Through it all, the highs and lows and ebbs and flows of 23 years, the historic nights and five-figure disasters, Osborne says he only has one big regret.
“The only thing that would’ve made me happier is if all of this (the rise of women’s MMA) happened, maybe, six years sooner,” he says. “So that people could’ve appreciated some of the women who paved the way. I wish some of those women would’ve gotten these UFC opportunities in their primes and stuff like that. That’s the only thing I would’ve changed — just, I wish it would’ve happened sooner. I understand why it didn’t.
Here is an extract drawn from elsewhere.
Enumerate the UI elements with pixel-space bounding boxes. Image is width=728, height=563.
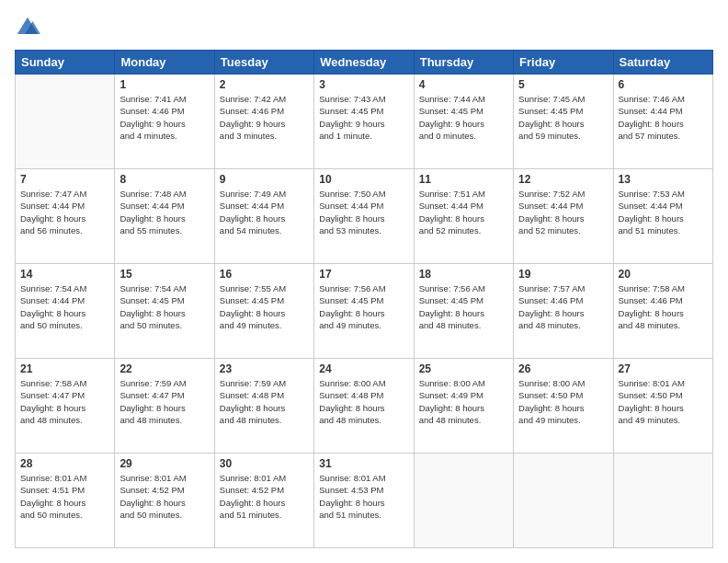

I understand that we had to develop a good 20 or 30 solid, high-level women fighters before we could get to where we are now, and that was going to take a few years.
“And people tell me the same thing: ‘you kept this alive during its darkest days.’ But if you think I liked calling these women and saying, ‘hey, would you fight for $500? I totally understand if you don’t want to for this money,’ ... I mean, God, I just look back and there’s no way I could’ve paid them what they were worth. They were priceless to me.”
Osborne says it’s a shame that women like Purcell and Helsel aren’t household names and LaRosa and Kedzie aren’t multi-millionaires. Kedzie selfishly agrees, but she’s also damn proud of what she and Osborne and the throng of HOOKnSHOOT alumni accomplished.
“Jeff launched a ship,” Kedzie says. “He did. Something really happened, something very special for women in the sport.
“To be in the UFC, to be in Strikeforce, to be in EliteXC, to be in Bodog, all of these things, these were such great opportunities. But they never would’ve been there for me without HOOKnSHOOT. Never. Not in a million years. They would never be there without Jeff Osborne.”
A few years ago, the UFC approached Osborne to purchase his massive HOOKnSHOOT video library for UFC Fight Pass. He was genuinely surprised by the price they offered. Osborne still doesn’t think it brought his total earnings over the years back to zero, but it certainly made this end of the road a bit more palatable. He only hopes the UFC will someday use the footage to put together video packages that his fighters could show-off to their children, highlight reels of all the craziness mom got into when she was younger.
And in the meantime, Osborne marches on, setting the stage for one final show among reflections of the hundreds that have come before.
For his last stunt, the one-time aspiring pro wrestler has vowed to cameo as a HOOKnSHOOT ring girl on March 4th, complete with the full ring girl get-up. It’s the only job he hasn’t done in MMA, Osborne figures, so he might as well cross the last item off his list. He’s also inducting three more people into the HOOKnSHOOT Hall of Fame: Helsel, one of his first female pioneers, Jason Walls, a local kid who won eight straight fights in the early days, and Kedzie, one of his all-time favorite champions. She says it means the world to her. Then there will be fights. Then 23 years of memories and milestones will fade into exactly that, memory, and all of this will be over.
It’s an end of an era in Evansville, but Osborne is glad to have played his part.